Beschreibung der Ausführungsbeispiele



[0018] Die in Figur 1 dargestellte Personenruf-Anlage umfaßt eine Rufzentrale 1 mit Schnittstellen für die nachfolgend näher erläuterten abgesetzt betriebenen Geräte, die verteilt in einem räumlich begrenzten Bereich, nämlich bspw. einem Gebäude oder auf einem Gelände, angeordnet sind. Diese Geräte bilden die stationäre Infrastruktur einer um Lokalisierungsfunktionen erweiterten Personenruf-Anlage. Die Rufzentrale 1 kontrolliert das gesamte Rufnetz und den Rufbetrieb der Personenruf-Anlage sowie die Lokalisierungsfunktion.

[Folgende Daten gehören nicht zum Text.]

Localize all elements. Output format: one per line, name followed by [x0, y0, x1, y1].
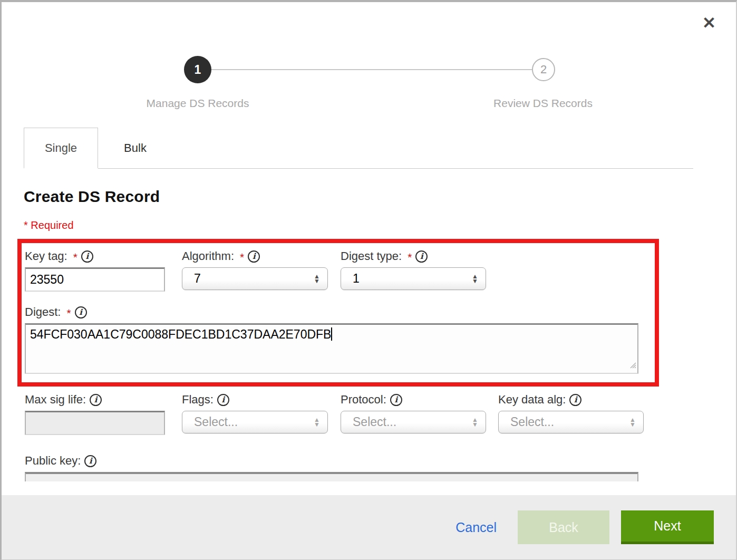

[0019] An die Rufzentrale 1 sind mehrere Bedien-/Eingabegeräte angeschlossen, über die die Rufempfängeradressen und Nachrichten als Rufaufträge eingegeben werden können, gespeichert und ausgelöst werden. Neben einem systemspezifischen Bediengerät 2 dienen hier ein PC 3 und eine Nebenstellenanlage 4 als Bedien-/Eingabegeräte. Mit Hilfe des PC 3 ist eine grafische Darstellung des räumlich begrenzten Bereichs, bspw. des Gebäude-/Gelände-Grundrisses, zur Wegverfolgung und Ortsbestimmung einer mit einem Mobilgerät ausgestatteten Person möglich. Außerdem verfügt die Rufzentrale 1 noch über Anschlüsse für einen Drucker 5 und externe Rufdienste 6.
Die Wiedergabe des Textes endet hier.